In regard to the testimony of Mrs. Harper's pre-existing conditions, it has long been the rule that a tortfeasor takes a plaintiff in whatever condition he finds him. "A negligent actor must bear the risk that his liability will be increased by reason of the actual physical condition of the other toward whom his act in negligent." Restatement (2d) of Torts, 461, Comment a (1965).
As stated in those cases cited in the lower court order, a tortfeasor cannot be held liable "if there intervened between [the act] and the injury a distinct, successive, unrelated, efficient cause of the injury." (Citations and punctuation omitted.) (Emphasis supplied.) Wanless v. Winner's Corp., 177 Ga. App. 783
, 785 (341 SE2d 250
) (1986). Accord Cain v. Ga. Power Co., 53 Ga. App. 483 (186 SE 229) (1936)

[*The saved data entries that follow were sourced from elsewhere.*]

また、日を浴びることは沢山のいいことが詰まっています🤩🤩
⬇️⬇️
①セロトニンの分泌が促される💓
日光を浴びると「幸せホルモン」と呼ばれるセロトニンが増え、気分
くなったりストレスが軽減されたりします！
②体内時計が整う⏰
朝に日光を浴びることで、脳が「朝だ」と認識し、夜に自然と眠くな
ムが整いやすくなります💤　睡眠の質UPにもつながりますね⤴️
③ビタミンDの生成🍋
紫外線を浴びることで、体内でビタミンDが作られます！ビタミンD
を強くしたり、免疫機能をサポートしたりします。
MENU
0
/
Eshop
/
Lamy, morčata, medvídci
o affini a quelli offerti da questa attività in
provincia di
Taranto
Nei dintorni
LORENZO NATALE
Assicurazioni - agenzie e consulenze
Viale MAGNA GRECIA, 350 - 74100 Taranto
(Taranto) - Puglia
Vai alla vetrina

. However, here the intervening causes which contributed to the injury were not unrelated to the act of Dr. Hutchinson but were reasonably required for medical treatment of Dr. Hutchinson's unskillful treatment, and, in turn, reasonably required for the unskillful treatment rendered in response to Dr. Hutchinson's treatment. In short, the injury was the result of malpractice in response to malpractice; nevertheless, the act of Dr. Hutchinson, agent of defendant Obstetrics Group, inexorably started the chain of events. "While the general rule is that if, subsequently to an original wrongful or negligent act, a new cause has intervened, of itself sufficient to stand as the cause of the misfortune, the former must be considered as too remote, still if the character of the intervening act claimed to break the connection between the original wrongful act and the subsequent injury was such that its probable or natural consequences could reasonably have been anticipated, apprehended, or foreseen by the original wrong-doer, the causal connection is not broken, and the original wrong-doer is responsible for all of the consequences resulting from the intervening act." (Citations and punctuation omitted.) Church's Fried Chicken v. Lewis, 150 Ga. App. 154
, 157-158 (256 SE2d 916
) (1979). The trial court erred in granting the motion for judgment notwithstanding the verdict.

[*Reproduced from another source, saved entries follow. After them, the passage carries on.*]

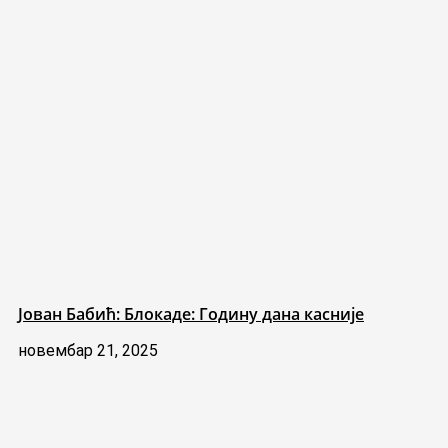
Јован Бабић: Блокаде: Годину дана касније
новембар 21, 2025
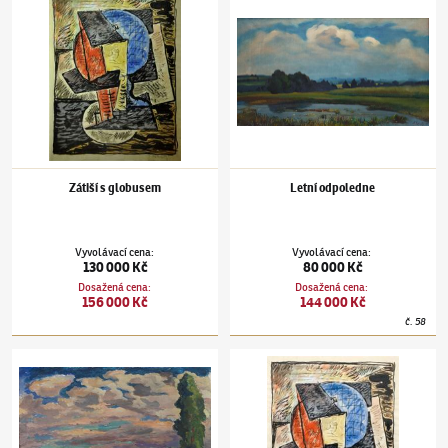
Zátiší s globusem
Letní odpoledne
Vyvolávací cena
:
Vyvolávací cena
:
130 000 Kč
80 000 Kč
Dosažená cena
:
Dosažená cena
:
156 000 Kč
144 000 Kč
č.
58
Otakar Nejedlý
(1883–1957)
Před bouří
Otakar Nejedlý
(1883–1957)
Zátiší s glóbus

2. Because we hold that the motion was improperly granted for substantive reasons, we need not address plaintiffs' remaining enumeration of error challenging the motion on procedural grounds.
Case No. A89A1630
3. Defendant Obstetrics Group filed a cross-appeal enumerating as error that, in the event the judgment notwithstanding the verdict is overturned on appeal, the trial court erred by submitting to the jury the issue of the recoverability of damages related to Mrs. Harper's stroke. The "contingent" cross-appeal is unsupported by argument and citation of authorities. Moreover, for reasons outlined in the opinion above, the trial court did not err in submitting the issue of damages to the jury and therefore did not err in denying defendant's motion for new trial.
Bennett, Williams & Henry, Benjamin S. Williams, for Waters.